* The problem: An unchanged copy of all the lines below is expected, and it should contain no pictures.

Listed records Block Start

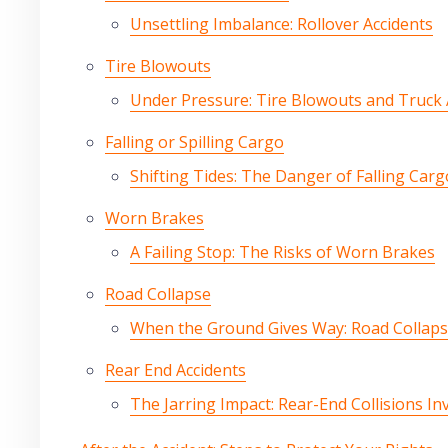
Unsettling Imbalance: Rollover Accidents
Tire Blowouts
Under Pressure: Tire Blowouts and Truck 
Falling or Spilling Cargo
Shifting Tides: The Danger of Falling Carg
Worn Brakes
A Failing Stop: The Risks of Worn Brakes
Road Collapse
When the Ground Gives Way: Road Collaps
Rear End Accidents
The Jarring Impact: Rear-End Collisions In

Listed records Block End

* Task solution:
Unsettling Imbalance: Rollover Accidents
Tire Blowouts
Under Pressure: Tire Blowouts and Truck 
Falling or Spilling Cargo
Shifting Tides: The Danger of Falling Carg
Worn Brakes
A Failing Stop: The Risks of Worn Brakes
Road Collapse
When the Ground Gives Way: Road Collaps
Rear End Accidents
The Jarring Impact: Rear-End Collisions In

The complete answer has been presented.